Un film che trova in Liam Neeson un interprete semplicemente eccezionale e versatile nel passare con gusto e disinvoltura da maschera seria a maschera comica. Come Nielsen era passato da ruoli seri in film catastrofici della saga Airport alla loro parodia diretta, con uguale naturalezza e senso del divertimento, Neeson si diverte su set al punto da trovare, tra una risata e l’altra, una bellissima intesa con la sua co-protagonista: una Pamela Anderson recentemente “rinata” dopo la straordinaria e struggente interpretazione nel bellissimo The Last Showgirl di Gia Coppola. Pamela è così raggiante e sorridente che tra lei e Neeson sembra sia nata una piccola ma forse grande love story. In sala si vede bene come duettino; in dialoghi convenzionali che diventano subito brillanti con piccoli giochi di sguardi, scene che dovrebbero essere sexy che in realtà si rivelano buffamente tenere, momenti di puro non-sense che raccontano invece una storia. Loro funzionano e funziona con loro anche tutto l’intreccio che cerca continuamente di “sfuggire” alla storia, funziona un montaggio votato non allo spiegare quanto al confondere con ironia le carte, funzionano i tanti comprimari compresi quelli che sembrano sul set assolutamente per caso come Dave Bautista. Funziona la Detective Story mischiata all’umorismo gioiosamente surreale che da sempre era la cifra della saga di Frank Drebin.
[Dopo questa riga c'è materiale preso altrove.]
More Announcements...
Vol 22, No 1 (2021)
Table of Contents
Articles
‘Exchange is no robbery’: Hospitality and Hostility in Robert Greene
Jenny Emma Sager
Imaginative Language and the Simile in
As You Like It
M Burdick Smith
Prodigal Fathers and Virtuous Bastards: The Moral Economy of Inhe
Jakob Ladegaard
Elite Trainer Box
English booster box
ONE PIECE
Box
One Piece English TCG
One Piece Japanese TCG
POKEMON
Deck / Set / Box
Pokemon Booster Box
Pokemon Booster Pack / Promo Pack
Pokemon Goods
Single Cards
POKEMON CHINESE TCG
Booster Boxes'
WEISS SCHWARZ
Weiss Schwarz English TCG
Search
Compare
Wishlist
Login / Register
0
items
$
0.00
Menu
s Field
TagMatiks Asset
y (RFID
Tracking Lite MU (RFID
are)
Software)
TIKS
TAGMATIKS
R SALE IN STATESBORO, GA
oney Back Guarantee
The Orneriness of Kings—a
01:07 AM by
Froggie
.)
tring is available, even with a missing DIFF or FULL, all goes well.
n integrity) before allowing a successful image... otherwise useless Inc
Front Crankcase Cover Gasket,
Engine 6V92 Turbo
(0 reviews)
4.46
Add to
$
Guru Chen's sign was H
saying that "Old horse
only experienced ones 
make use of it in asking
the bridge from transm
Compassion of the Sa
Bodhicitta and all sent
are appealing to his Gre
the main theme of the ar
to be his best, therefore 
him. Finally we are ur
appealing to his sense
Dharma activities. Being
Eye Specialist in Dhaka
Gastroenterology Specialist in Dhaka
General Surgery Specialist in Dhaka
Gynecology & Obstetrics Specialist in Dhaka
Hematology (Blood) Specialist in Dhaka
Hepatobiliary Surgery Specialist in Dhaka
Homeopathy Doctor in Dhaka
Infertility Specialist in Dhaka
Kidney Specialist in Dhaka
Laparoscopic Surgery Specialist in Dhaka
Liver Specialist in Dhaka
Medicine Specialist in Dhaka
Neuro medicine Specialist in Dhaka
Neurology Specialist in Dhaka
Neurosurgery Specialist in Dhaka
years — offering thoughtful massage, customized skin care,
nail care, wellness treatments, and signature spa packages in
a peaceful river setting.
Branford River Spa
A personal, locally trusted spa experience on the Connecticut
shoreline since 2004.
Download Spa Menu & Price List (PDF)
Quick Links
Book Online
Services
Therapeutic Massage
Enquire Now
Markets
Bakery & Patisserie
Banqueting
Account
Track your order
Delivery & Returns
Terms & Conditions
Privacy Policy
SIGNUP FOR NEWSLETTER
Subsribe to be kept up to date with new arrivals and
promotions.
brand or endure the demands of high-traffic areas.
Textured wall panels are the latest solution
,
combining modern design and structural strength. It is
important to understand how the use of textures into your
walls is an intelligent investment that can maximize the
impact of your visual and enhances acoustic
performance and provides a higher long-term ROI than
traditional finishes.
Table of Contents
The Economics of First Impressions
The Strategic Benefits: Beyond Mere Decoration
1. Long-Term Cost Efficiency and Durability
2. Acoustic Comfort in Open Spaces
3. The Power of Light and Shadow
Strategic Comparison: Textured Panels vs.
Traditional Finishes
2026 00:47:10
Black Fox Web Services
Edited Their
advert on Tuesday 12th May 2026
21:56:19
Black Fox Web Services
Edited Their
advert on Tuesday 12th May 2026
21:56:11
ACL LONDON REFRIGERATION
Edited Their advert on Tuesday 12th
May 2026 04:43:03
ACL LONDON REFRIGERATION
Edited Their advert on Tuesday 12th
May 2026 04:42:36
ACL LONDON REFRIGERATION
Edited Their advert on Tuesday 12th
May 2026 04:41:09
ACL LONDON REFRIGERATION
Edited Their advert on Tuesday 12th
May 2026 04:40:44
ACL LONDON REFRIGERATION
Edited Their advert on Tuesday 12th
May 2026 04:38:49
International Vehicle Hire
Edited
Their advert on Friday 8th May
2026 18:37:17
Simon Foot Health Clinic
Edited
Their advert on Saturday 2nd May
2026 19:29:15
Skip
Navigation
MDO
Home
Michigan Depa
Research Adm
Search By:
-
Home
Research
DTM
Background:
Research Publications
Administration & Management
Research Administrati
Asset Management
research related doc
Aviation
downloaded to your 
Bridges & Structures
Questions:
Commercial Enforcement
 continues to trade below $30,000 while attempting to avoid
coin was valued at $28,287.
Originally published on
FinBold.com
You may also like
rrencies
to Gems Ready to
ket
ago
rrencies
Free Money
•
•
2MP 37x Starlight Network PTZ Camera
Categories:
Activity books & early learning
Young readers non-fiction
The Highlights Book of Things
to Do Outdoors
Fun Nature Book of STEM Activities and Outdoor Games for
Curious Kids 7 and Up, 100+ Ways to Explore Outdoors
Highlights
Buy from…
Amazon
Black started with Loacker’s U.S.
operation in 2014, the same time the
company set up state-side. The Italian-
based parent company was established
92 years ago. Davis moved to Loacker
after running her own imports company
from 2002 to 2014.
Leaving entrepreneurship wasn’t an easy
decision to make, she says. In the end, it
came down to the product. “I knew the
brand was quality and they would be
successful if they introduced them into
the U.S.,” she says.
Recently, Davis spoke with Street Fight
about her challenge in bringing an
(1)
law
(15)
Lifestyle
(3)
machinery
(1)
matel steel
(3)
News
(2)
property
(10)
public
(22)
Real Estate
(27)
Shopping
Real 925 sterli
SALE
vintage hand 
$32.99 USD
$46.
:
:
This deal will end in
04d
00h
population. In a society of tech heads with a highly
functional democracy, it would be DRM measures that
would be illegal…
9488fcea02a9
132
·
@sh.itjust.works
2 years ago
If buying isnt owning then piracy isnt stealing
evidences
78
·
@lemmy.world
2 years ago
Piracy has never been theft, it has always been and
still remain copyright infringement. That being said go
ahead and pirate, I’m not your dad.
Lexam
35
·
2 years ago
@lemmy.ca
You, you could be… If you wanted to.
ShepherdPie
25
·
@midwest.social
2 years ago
E sì, ci sono anche le parolacce: che saranno pur figlie di una “libertà espressiva” triviale, che per qualcuno suonerà solo “un po’ vintage”, ma funzionano.
Sarebbe letale svelare sulla trama di più di quanto già detto in sinossi, è un film da scoprire da soli o in compagnia, in sala, tra amici magari attempati che vogliono solidalmente ridere “come ai vecchi tempi”, stando attenti magari a non soffocarsi con i popcorn e la coca cola tra una risata e l’altra. Ma potrebbe piacere anche ai giovani, cresciuti magari con South Park, Rick e Morty e I Griffin e per questo oltremodo desiderosi di scoprire che “c’è anche un film” sboccacciato ed esilarante come quelle serie animate.
È di sicuro un film che fa bene alla muscolatura facciale, sollecitando la mobilità della cavità orale, spingendola in elasticità ad ampliarsi in modi più “completi”, che possiamo ritenere utili anche per accedere a una più corretta pulizia dentale. Ridere fa bene, dovremmo farlo di più. Anche il vostro dentista apprezzerà.
Che la stella di Leslie Nielsen vi guidi verso la sala o lo streaming più vicino, per riprovare ancora una volta la piccola magia di ridere di gusto, di “ridere per ridere” al cinema come una volta. In attese che torni dallo spazio anche Mel Brooks.